Those who thought the world would end last Friday can be forgiven. With two senseless public massacres, a biblical flooding, an economy still teetering, daily barrages of doomsday political ads, and another deadly terrorist attack targeting U.S. citizens on Sept. 11, the past year has waxed apocalyptic at times. A friend of mine has coined 2012 “The Year of Fear.”

But having spent the last few years researching how fear functions in the human brain—interviewing many of the world’s leading neuroscientists and psychologists, as well as being a guinea pig in their labs—I feel a sense of duty to share how our complex internal fear systems are not telling us the full truth about 2012.
This is because our fear centers are for the most part not under our conscious control. In order to survive in the wild, our early ancestors evolved automatic stress responses to anything associated with pain—useful for avoiding predators like saber-toothed cats and bear-sized hyenas.
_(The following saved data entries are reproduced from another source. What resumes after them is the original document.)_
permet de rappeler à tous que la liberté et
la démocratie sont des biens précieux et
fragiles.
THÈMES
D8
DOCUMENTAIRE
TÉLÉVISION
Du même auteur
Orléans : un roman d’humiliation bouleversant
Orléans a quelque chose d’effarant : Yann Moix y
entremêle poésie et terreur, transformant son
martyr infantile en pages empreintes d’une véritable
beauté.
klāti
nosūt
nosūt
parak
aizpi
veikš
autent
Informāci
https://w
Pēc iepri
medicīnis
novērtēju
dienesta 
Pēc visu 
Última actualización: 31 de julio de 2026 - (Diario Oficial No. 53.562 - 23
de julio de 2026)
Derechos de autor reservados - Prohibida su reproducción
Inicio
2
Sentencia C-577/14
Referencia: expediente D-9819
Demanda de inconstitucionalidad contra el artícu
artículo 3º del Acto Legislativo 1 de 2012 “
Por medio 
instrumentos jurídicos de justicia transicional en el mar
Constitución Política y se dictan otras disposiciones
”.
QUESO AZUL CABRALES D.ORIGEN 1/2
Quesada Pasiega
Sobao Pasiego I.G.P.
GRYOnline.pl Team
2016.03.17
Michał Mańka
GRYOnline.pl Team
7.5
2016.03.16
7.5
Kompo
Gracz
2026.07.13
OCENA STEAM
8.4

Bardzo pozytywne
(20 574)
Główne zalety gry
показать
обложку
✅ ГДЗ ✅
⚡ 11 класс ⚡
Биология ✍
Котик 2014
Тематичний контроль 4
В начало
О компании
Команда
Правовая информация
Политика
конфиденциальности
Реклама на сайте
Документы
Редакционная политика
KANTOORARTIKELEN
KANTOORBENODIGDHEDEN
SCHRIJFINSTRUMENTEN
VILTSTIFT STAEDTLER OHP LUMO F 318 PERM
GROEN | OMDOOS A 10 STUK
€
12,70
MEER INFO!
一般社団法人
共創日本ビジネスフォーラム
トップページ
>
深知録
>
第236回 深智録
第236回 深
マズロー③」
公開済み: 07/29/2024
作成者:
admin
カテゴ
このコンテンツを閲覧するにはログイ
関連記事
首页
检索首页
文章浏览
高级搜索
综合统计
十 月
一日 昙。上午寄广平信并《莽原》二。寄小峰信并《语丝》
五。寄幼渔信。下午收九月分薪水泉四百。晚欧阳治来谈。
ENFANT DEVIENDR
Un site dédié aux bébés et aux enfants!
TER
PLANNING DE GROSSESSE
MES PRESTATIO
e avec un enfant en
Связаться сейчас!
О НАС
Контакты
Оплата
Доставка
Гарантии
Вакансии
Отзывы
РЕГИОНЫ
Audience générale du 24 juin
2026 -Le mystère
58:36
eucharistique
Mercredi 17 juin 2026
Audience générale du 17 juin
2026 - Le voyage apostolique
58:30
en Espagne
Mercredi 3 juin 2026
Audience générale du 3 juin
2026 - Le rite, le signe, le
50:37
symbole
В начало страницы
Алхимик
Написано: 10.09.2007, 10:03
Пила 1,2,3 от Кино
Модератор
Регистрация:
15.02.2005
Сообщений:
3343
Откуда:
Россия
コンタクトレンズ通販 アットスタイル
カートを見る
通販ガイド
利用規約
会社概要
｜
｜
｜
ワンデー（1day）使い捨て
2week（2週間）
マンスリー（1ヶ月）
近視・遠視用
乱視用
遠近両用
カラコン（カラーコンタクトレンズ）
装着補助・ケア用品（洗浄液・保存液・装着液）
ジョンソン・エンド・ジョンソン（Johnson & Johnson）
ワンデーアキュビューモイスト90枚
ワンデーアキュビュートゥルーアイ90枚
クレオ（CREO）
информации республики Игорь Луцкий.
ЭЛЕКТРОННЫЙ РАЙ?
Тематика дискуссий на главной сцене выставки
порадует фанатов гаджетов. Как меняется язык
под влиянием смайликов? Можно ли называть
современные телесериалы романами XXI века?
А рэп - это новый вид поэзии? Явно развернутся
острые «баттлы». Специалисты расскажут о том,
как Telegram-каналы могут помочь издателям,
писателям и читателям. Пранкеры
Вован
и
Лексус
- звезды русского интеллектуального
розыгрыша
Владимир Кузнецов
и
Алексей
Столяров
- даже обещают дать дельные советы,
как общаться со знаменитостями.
Now, however, modern sources of “painful” stimulus arrive via our smart phones, TVs and Twitter feeds with alarming speed and frequency. So, as we review the events of 2012, our brains automatically feel overwhelmed with bad news, accentuating images of storm-ravaged coastlines and funeral processions for innocent 6-year-old children. By contrast, few of us will note simultaneously that violent crime in our country continued to decline for a fifth straight year, cancer deaths decreased yet again (a steady trend since 1999), and teenage drunk driving has been halved in the last decade. In fact, according to the United Nations, the entire world is on average living longer, healthier, wealthier lives than ever before.
Because our early blunt “fearing” capacity hasn’t fully adapted yet to the current age, we are left to deal with onslaughts of “good” fear and “bad” fear. Good fear motivates us toward constructive ends. Bad fear skews our perception of reality, contributing to many anxiety disorders—now afflicting more than 40 million Americans every year. Our task as modern humans is to better distinguish between the two.
After 9/11/2001, good fear prompted us to beef up transportation security. Bad fear, however, made many of us yield to the false belief that it was safer to drive than to fly, even with increased air security. As a result, in the year after the attack, there were an estimated 1,600 additional traffic fatalities due to more Americans traveling on the roads.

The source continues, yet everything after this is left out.